## GOAL OF THE EXERCISE
Each entry is to be reproduced verbatim, and images are to be omitted.

===== SOURCE MATERIAL =====

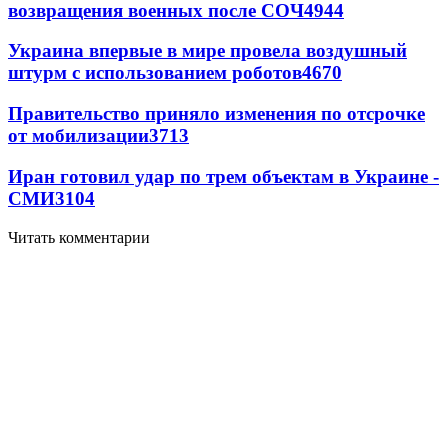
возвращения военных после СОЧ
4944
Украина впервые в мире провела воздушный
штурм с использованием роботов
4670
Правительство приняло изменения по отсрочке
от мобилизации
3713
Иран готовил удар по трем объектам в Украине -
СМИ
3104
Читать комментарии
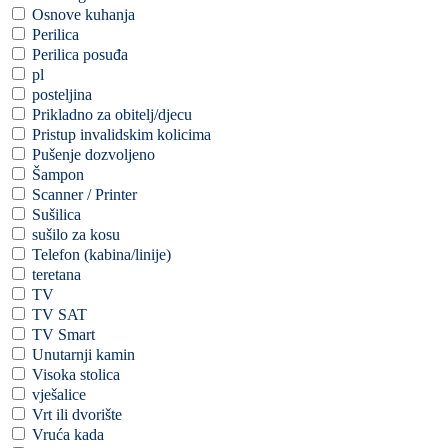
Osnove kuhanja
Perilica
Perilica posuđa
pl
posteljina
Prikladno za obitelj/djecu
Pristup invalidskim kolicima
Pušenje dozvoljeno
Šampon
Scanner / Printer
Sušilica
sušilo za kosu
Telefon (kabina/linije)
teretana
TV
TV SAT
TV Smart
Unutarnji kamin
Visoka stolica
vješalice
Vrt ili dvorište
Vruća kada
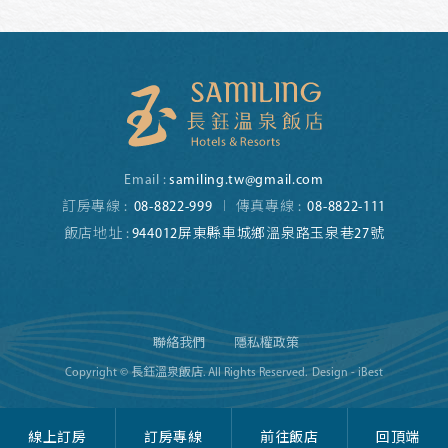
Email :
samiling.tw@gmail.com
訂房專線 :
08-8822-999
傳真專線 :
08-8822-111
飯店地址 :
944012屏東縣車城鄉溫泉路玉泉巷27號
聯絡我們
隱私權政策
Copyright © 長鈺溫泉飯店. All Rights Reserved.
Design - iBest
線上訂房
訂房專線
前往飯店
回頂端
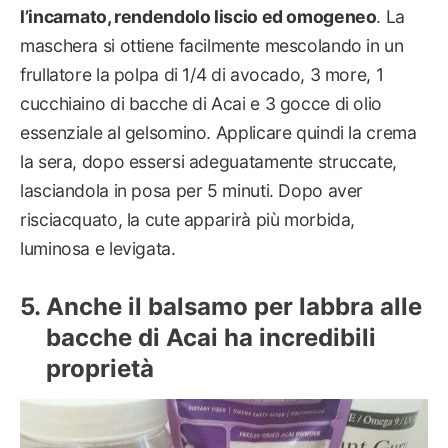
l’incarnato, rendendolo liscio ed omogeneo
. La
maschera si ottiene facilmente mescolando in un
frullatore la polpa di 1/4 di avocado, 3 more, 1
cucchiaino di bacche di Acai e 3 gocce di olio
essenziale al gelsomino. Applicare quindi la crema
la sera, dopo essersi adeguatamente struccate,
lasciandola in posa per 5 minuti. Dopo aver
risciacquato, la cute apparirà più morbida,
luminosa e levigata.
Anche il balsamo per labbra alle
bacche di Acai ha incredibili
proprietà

=====

## ANSWER BOX
возвращения военных после СОЧ
4944
Украина впервые в мире провела воздушный
штурм с использованием роботов
4670
Правительство приняло изменения по отсрочке
от мобилизации
3713
Иран готовил удар по трем объектам в Украине -
СМИ
3104
Читать комментарии
Osnove kuhanja
Perilica
Perilica posuđa
pl
posteljina
Prikladno za obitelj/djecu
Pristup invalidskim kolicima
Pušenje dozvoljeno
Šampon
Scanner / Printer
Sušilica
sušilo za kosu
Telefon (kabina/linije)
teretana
TV
TV SAT
TV Smart
Unutarnji kamin
Visoka stolica
vješalice
Vrt ili dvorište
Vruća kada
Email :
samiling.tw@gmail.com
訂房專線 :
08-8822-999
傳真專線 :
08-8822-111
飯店地址 :
944012屏東縣車城鄉溫泉路玉泉巷27號
聯絡我們
隱私權政策
Copyright © 長鈺溫泉飯店. All Rights Reserved.
Design - iBest
線上訂房
訂房專線
前往飯店
回頂端
l’incarnato, rendendolo liscio ed omogeneo
. La
maschera si ottiene facilmente mescolando in un
frullatore la polpa di 1/4 di avocado, 3 more, 1
cucchiaino di bacche di Acai e 3 gocce di olio
essenziale al gelsomino. Applicare quindi la crema
la sera, dopo essersi adeguatamente struccate,
lasciandola in posa per 5 minuti. Dopo aver
risciacquato, la cute apparirà più morbida,
luminosa e levigata.
Anche il balsamo per labbra alle
bacche di Acai ha incredibili
proprietà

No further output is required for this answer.